BEGIN DATA EXTRACT

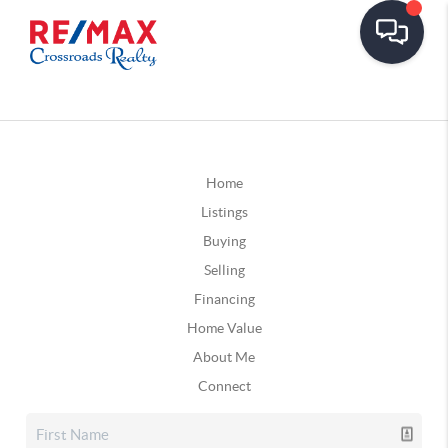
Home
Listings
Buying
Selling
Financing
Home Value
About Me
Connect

END DATA EXTRACT
BEGIN DATA EXTRACT

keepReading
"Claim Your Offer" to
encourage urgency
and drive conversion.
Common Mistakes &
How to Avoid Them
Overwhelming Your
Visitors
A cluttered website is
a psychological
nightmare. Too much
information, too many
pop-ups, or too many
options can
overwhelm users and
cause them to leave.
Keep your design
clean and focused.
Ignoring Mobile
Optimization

END DATA EXTRACT
BEGIN DATA EXTRACT

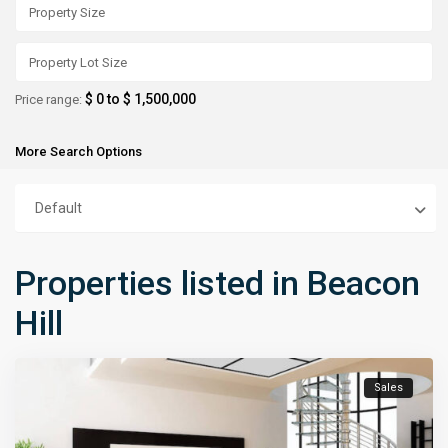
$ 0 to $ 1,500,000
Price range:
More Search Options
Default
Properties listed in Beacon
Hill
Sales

END DATA EXTRACT

→ TASK TO CARRY OUT: Using the entries above, give again exactly the lines from the line holding "a psychological" through the line holding "Optimization". Include both end lines and nothing else.

→ EXERCISE SOLUTION:
a psychological
nightmare. Too much
information, too many
pop-ups, or too many
options can
overwhelm users and
cause them to leave.
Keep your design
clean and focused.
Ignoring Mobile
Optimization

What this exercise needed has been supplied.